I’m just back in the door a couple of hours ago from a fantastic few days visiting the International Polar Research Station at Ny-Alesund on the Norwegian archipelago of Svalbard.
Ny-Alesund is deep inside the Arctic Circle and at 79 degrees north, it is the most northerly permanently inhabited human settlement in the planet.
My reason for going was that over the past two years at Westminster I have been involved with the All Party Parliamentary Group on the Polar Regions and I was fortunate enough to be one of just 5 MPs invited to go on the trip.
I have always felt Scotland’s attention should be fat more focused to the north and I was keen to better understand the politics and the geography as well as the science of the Arctic.
So when I was afforded the opportunity to actually go there, I jumped at the chance.
We went as guests of the British Antarctic Survey and NERC (Natural Environmental Research Council) who, along with scientists from a host of other countries, also based at Ny-Alesund carry out a wide variety of observations, tests and experiment around the very obvious effect of climate change in the Arctic and the future consequences for the rest of the planet.It was an absolutely wonderful few days and one which I will never, ever forget.

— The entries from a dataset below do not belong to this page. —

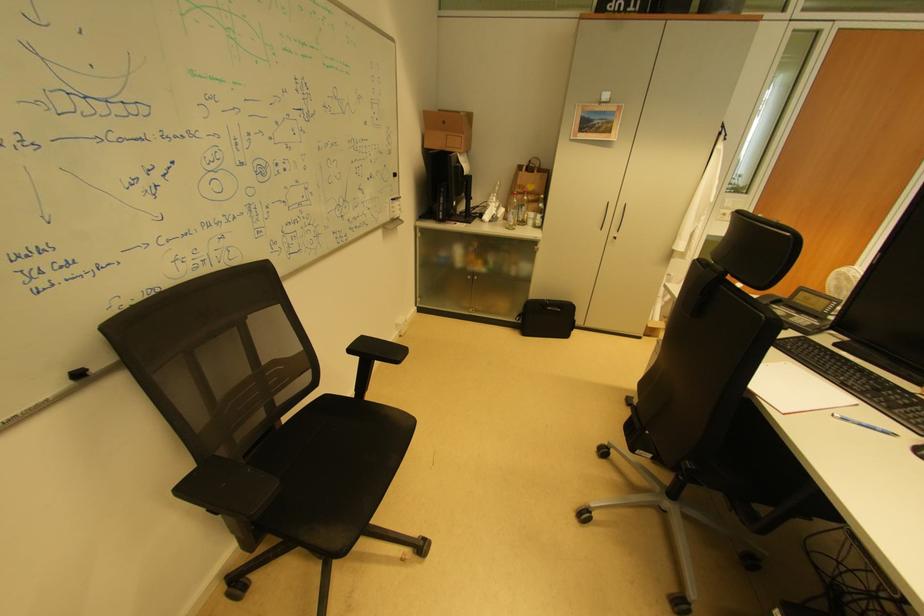 Find where to writ the blue ballpoint pen. Please return your answer as a coordinate pair (x, y).

(864, 424) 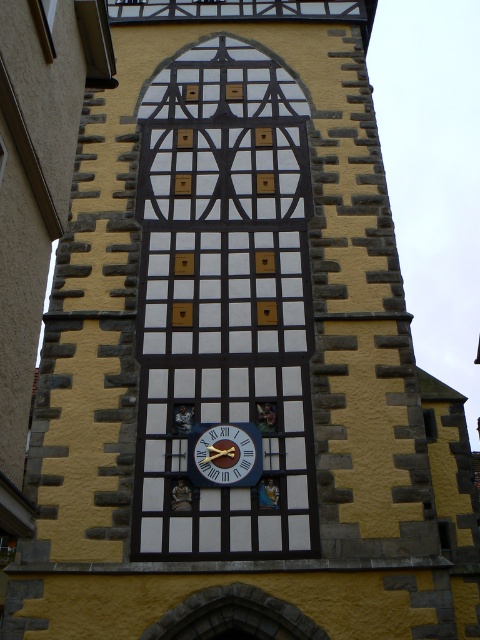 Which is behind, point (276, 321) or point (229, 451)?

Point (276, 321)

Does point (187, 300) come farther from viewer compared to point (252, 452)?

Yes, point (187, 300) is behind point (252, 452).

This screenshot has width=480, height=640. In order to click on white painted wood at center in this screenshot , I will do `click(224, 301)`. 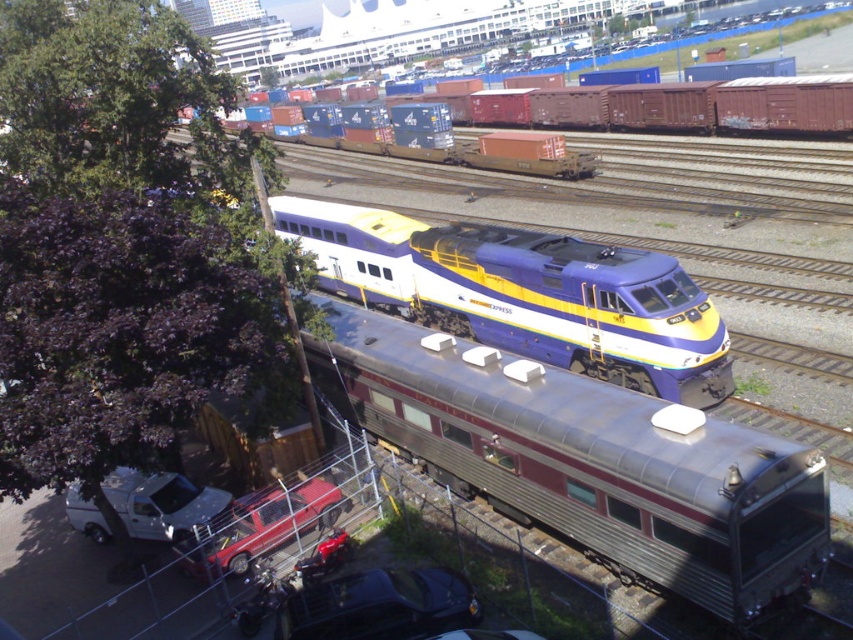 Can you confirm if metallic silver passenger train at center is positioned below metallic blue and yellow passenger train at center?

Correct, metallic silver passenger train at center is located below metallic blue and yellow passenger train at center.

Which is more to the right, metallic silver passenger train at center or metallic blue and yellow passenger train at center?

Positioned to the right is metallic blue and yellow passenger train at center.

Identify the location of metallic silver passenger train at center. (587, 460).

Can you confirm if green leafy tree at upper left is positioned to the right of white matte truck at lower left?

In fact, green leafy tree at upper left is to the left of white matte truck at lower left.

Does green leafy tree at upper left appear over white matte truck at lower left?

Yes.

At what (x,y) coordinates should I click in order to perform the action: click on green leafy tree at upper left. Please return your answer as a coordinate pair (x, y). This screenshot has width=853, height=640. Looking at the image, I should click on (109, 96).

You are a GUI agent. You are given a task and a screenshot of the screen. Output one action in this format:
    pyautogui.click(x=<x>, y=<y>)
    Task: Click on the green leafy tree at upper left
    The width and height of the screenshot is (853, 640).
    Given the screenshot: What is the action you would take?
    pyautogui.click(x=109, y=96)

Is point (405, 593) positioned behind point (300, 520)?

No, (405, 593) is closer to viewer.

Which is below, shiny black car at lower center or metallic red pickup truck at lower left?

Positioned lower is shiny black car at lower center.

Between point (397, 605) and point (231, 547), which one is positioned behind?

The point (231, 547) is more distant.

The image size is (853, 640). I want to click on shiny black car at lower center, so click(x=379, y=605). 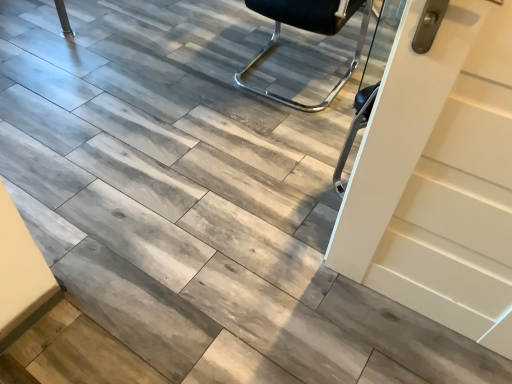 Question: From their relative heights in the image, would you say black leather chair at center is taller or shorter than white glossy door at right?

Choices:
 (A) short
 (B) tall

Answer: (A)

Question: Considering the positions of black leather chair at center and white glossy door at right in the image, is black leather chair at center wider or thinner than white glossy door at right?

Choices:
 (A) thin
 (B) wide

Answer: (B)

Question: Is black leather chair at center inside the boundaries of white glossy door at right, or outside?

Choices:
 (A) inside
 (B) outside

Answer: (B)

Question: In terms of height, does white glossy door at right look taller or shorter compared to black leather chair at center?

Choices:
 (A) tall
 (B) short

Answer: (A)

Question: From a real-world perspective, is white glossy door at right physically located above or below black leather chair at center?

Choices:
 (A) above
 (B) below

Answer: (A)

Question: In terms of width, does white glossy door at right look wider or thinner when compared to black leather chair at center?

Choices:
 (A) wide
 (B) thin

Answer: (B)

Question: From the image's perspective, is white glossy door at right above or below black leather chair at center?

Choices:
 (A) below
 (B) above

Answer: (A) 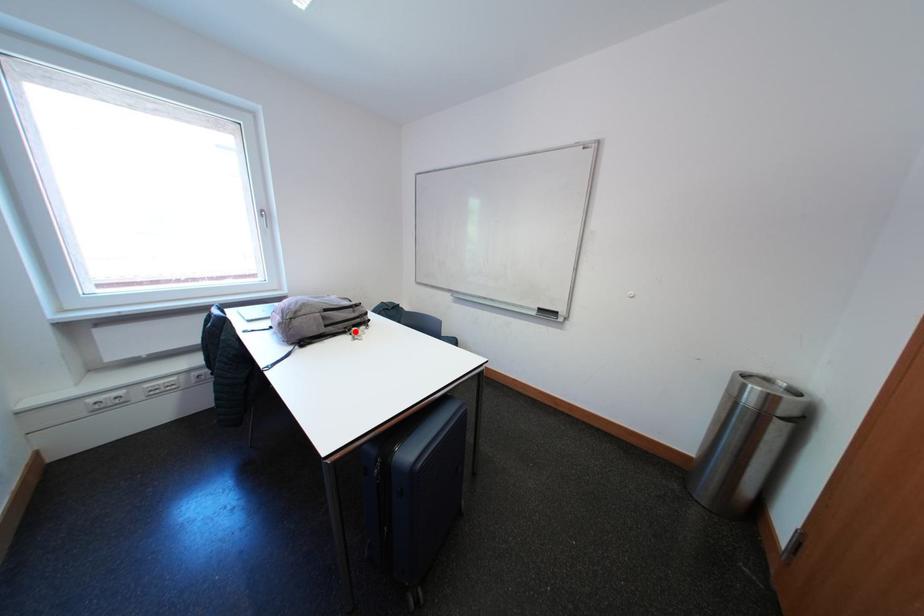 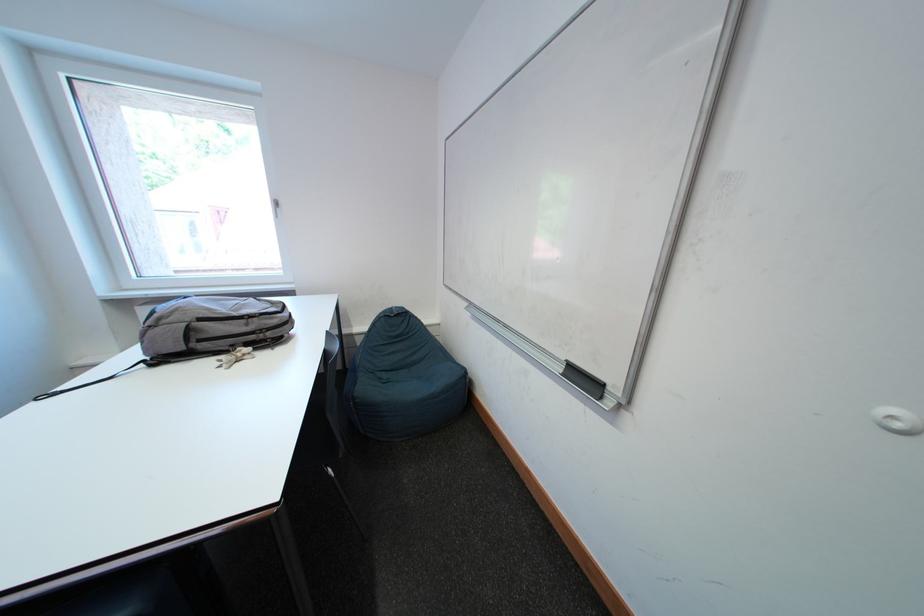 Where in the second image is the point corresponding to the highlighted location from the first image?

(241, 349) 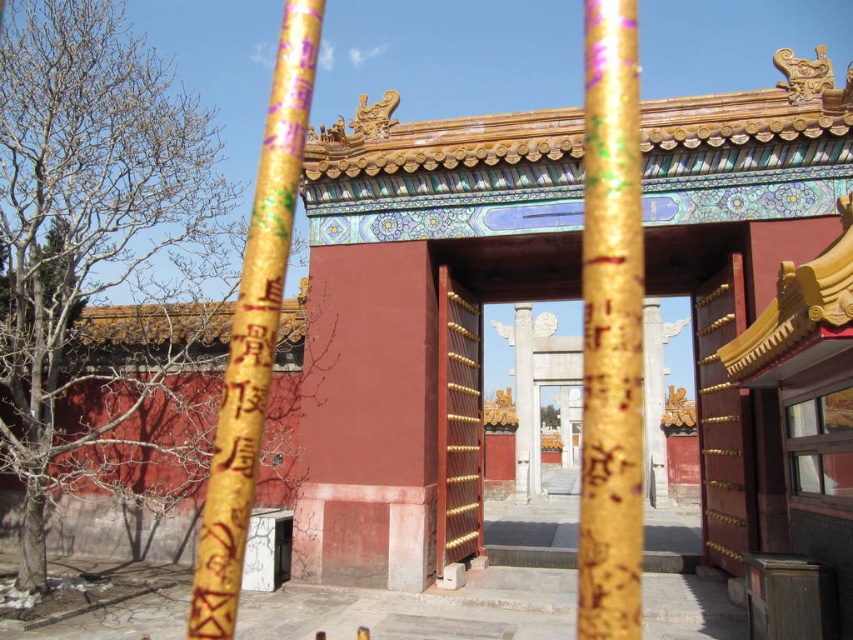 Question: Among these points, which one is nearest to the camera?

Choices:
 (A) (614, 576)
 (B) (289, 184)
 (C) (467, 284)

Answer: (B)

Question: From the image, what is the correct spatial relationship of gold painted wooden pole at center in relation to smooth wood gate at center?

Choices:
 (A) right
 (B) left

Answer: (B)

Question: Can you confirm if gold glittering pole at center is positioned above gold painted wooden pole at center?

Choices:
 (A) yes
 (B) no

Answer: (B)

Question: Which point is farther to the camera?

Choices:
 (A) smooth wood gate at center
 (B) gold glittering pole at center

Answer: (A)

Question: Does gold glittering pole at center have a smaller size compared to gold painted wooden pole at center?

Choices:
 (A) no
 (B) yes

Answer: (B)

Question: Among these objects, which one is farthest from the camera?

Choices:
 (A) gold painted wooden pole at center
 (B) gold glittering pole at center
 (C) smooth wood gate at center

Answer: (C) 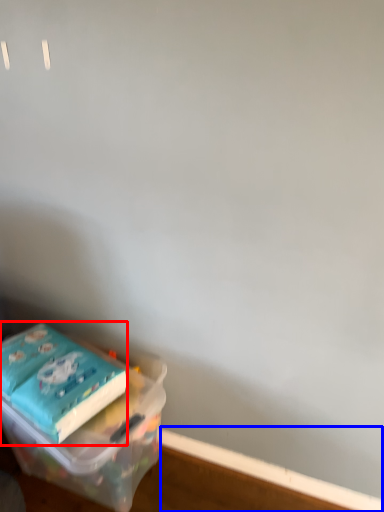 Question: Which object appears farthest to the camera in this image, paperback book (highlighted by a red box) or window sill (highlighted by a blue box)?

Choices:
 (A) paperback book
 (B) window sill

Answer: (B) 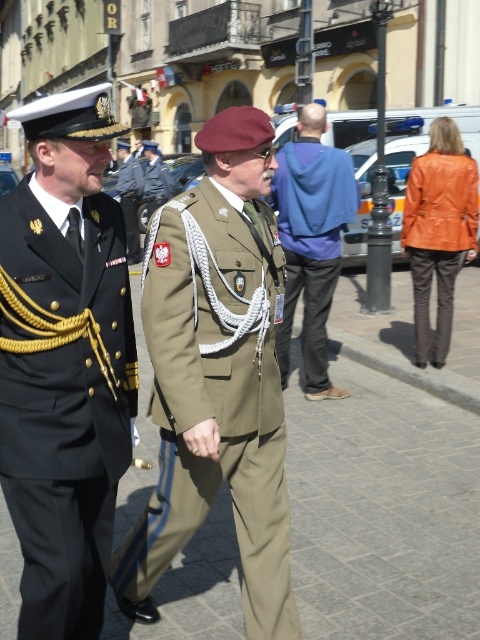 You are a photographer standing in the background of the scene. You want to take a photo that includes both the olive green fabric uniform at center and the khaki fabric uniform at center. What is the minimum distance you need to move backward to ensure both are in frame?

The minimum distance you need to move backward to ensure both the olive green fabric uniform at center and the khaki fabric uniform at center are in frame is determined by the distance between them, which is 11.13 meters. However, the exact distance you need to move depends on your camera lens and sensor size. Since the problem doesn

You are a photographer standing in the background of the scene. You want to take a photo of the blue fleece at center. Where should you aim your camera to capture it?

The blue fleece at center is located at the 2D coordinates point [311,241], so you should aim your camera at that position to capture it. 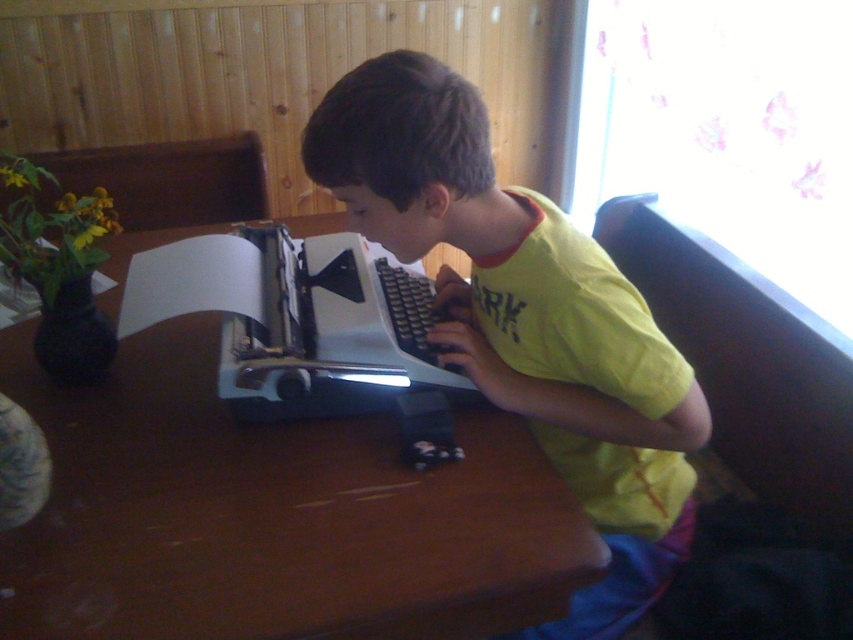 You are a photographer setting up a shoot. You need to position a light source to the right of the yellow cotton shirt at center to highlight it. Based on the scene, where should you place the light source relative to the brown wooden table at center?

The brown wooden table at center is to the left of the yellow cotton shirt at center. To place the light source to the right of the yellow cotton shirt at center, you should position it to the right of the yellow cotton shirt at center, which would be the opposite side of the brown wooden table at center.

You are a tailor measuring a yellow cotton shirt at center to fit on a brown wooden table at center. Can you determine if the shirt will fit on the table?

The brown wooden table at center might be wider than yellow cotton shirt at center, so there is a possibility that the shirt can fit on the table. However, without exact measurements, it is uncertain. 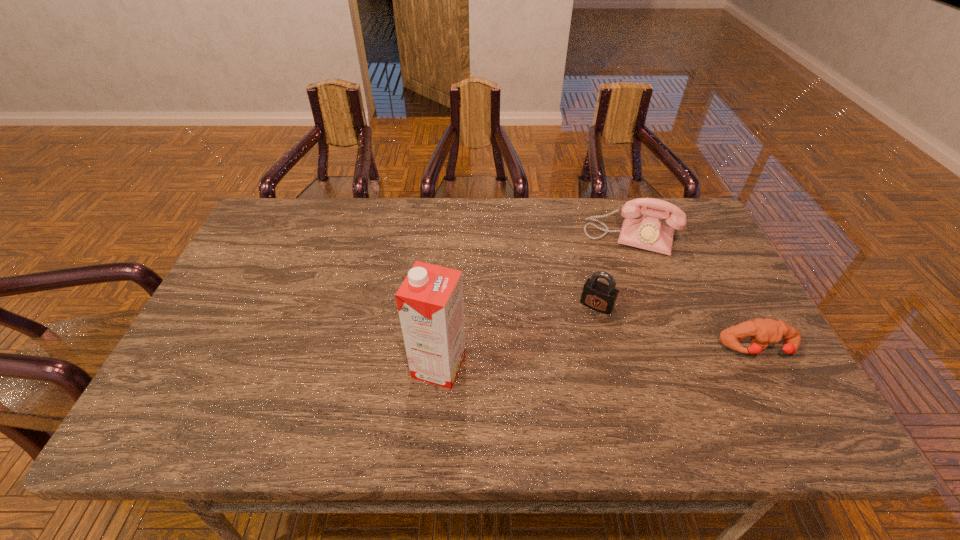 Identify the location of carton. This screenshot has height=540, width=960. coord(430,300).

Where is `the tallest object`? the tallest object is located at coordinates (430, 300).

Locate an element on the screen. This screenshot has height=540, width=960. the shortest object is located at coordinates (762, 332).

I want to click on telephone, so click(x=648, y=232).

The height and width of the screenshot is (540, 960). I want to click on the farthest object, so click(648, 232).

Identify the location of padlock. (596, 295).

Find the location of `the second farthest object`. the second farthest object is located at coordinates (596, 295).

Locate an element on the screen. The width and height of the screenshot is (960, 540). vacant space located on the left of the tallest object is located at coordinates (264, 366).

The height and width of the screenshot is (540, 960). Identify the location of free region located 0.070m on the dial of the farthest object. (616, 272).

Where is `vacant space located 0.090m on the dial of the farthest object`? Image resolution: width=960 pixels, height=540 pixels. vacant space located 0.090m on the dial of the farthest object is located at coordinates (614, 276). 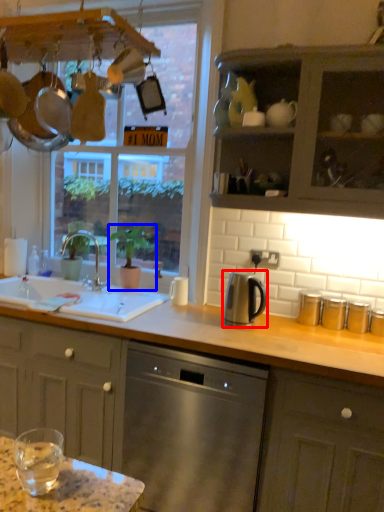 Question: Which point is closer to the camera, kitchen appliance (highlighted by a red box) or houseplant (highlighted by a blue box)?

Choices:
 (A) kitchen appliance
 (B) houseplant

Answer: (A) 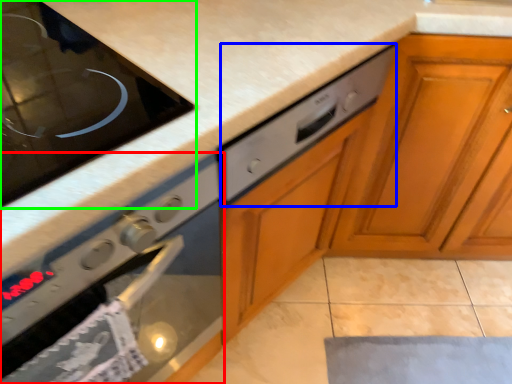 Question: Considering the real-world distances, which object is farthest from oven (highlighted by a red box)? drawer (highlighted by a blue box) or home appliance (highlighted by a green box)?

Choices:
 (A) drawer
 (B) home appliance

Answer: (B) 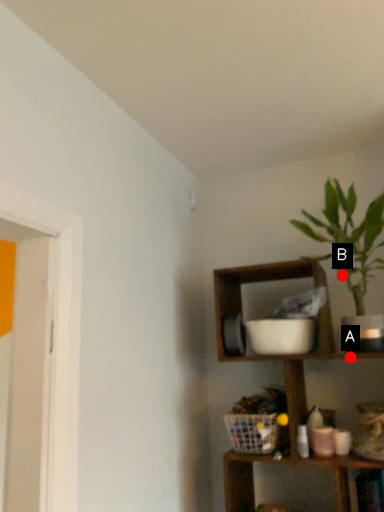 Question: Two points are circled on the image, labeled by A and B beside each circle. Which point appears closest to the camera in this image?

Choices:
 (A) A is closer
 (B) B is closer

Answer: (A) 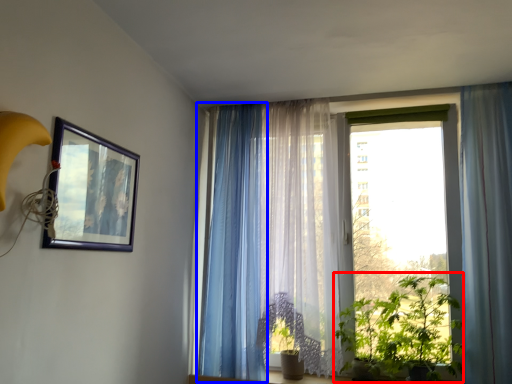 Question: Which of the following is the closest to the observer, vegetation (highlighted by a red box) or curtain (highlighted by a blue box)?

Choices:
 (A) vegetation
 (B) curtain

Answer: (A) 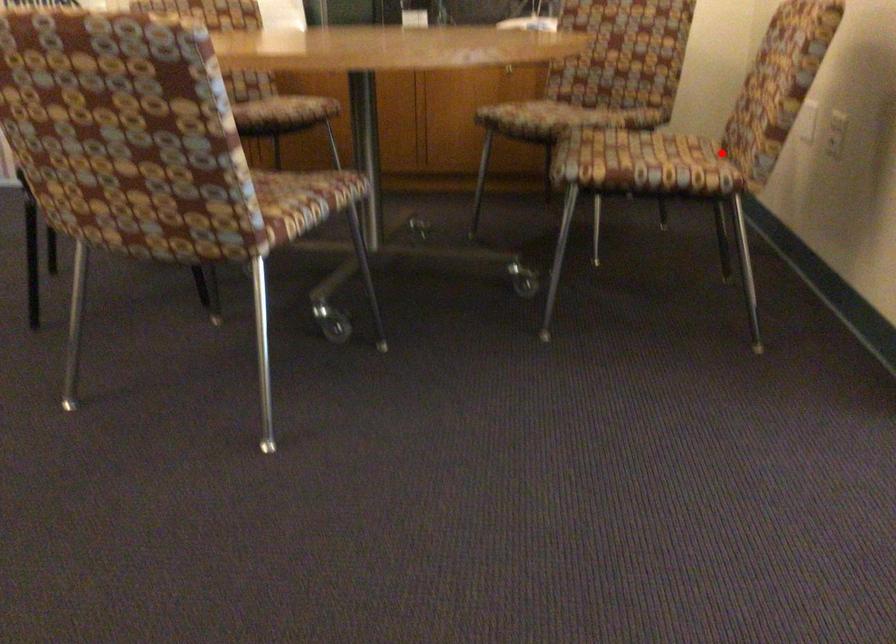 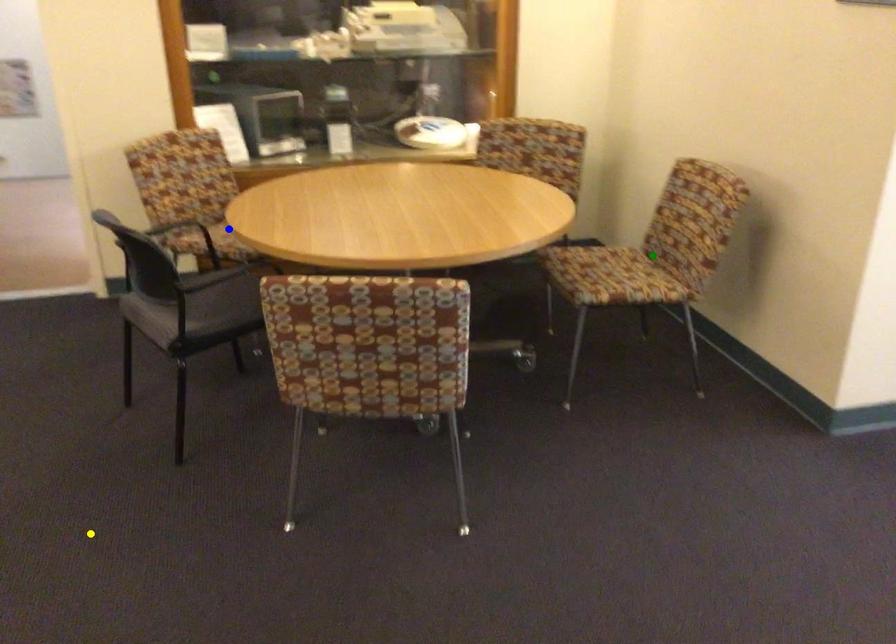 Question: I am providing you with two images of the same scene from different viewpoints. A red point is marked on the first image. You are given multiple points on the second image. Which point in image 2 is actually the same real-world point as the red point in image 1?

While we were there, as well as attending lectures with some of the world’s best climate-change scientists we managed to climb on to a glacier, take a boat the the foot of a colossal ice wall and see whales, polar bears, artic foxes, reindeer and a pod of walruses.
On the downside however, we were also able to see for ourselves the evidence of how far the glaciers have retreated and at a time when it should have been -10, the temperature at the start of September was actually a degree or two above freezing.
One of the nicest things to come out of the visit however, was the unanimous praise for SAMS, the Scottish Association for Marine Science, which is based in Oban.
Without exception when someone found out that SAMS was in my constituency, the praise for the exceptional work SAMS do and the contribution SAMS make to the scientific understanding of the Arctic was fulsome.
Not even the absolutely exhausting 36-hour journey home by a boat, two busses and three planes could in any small way, cast a shadow on the experience of a lifetime.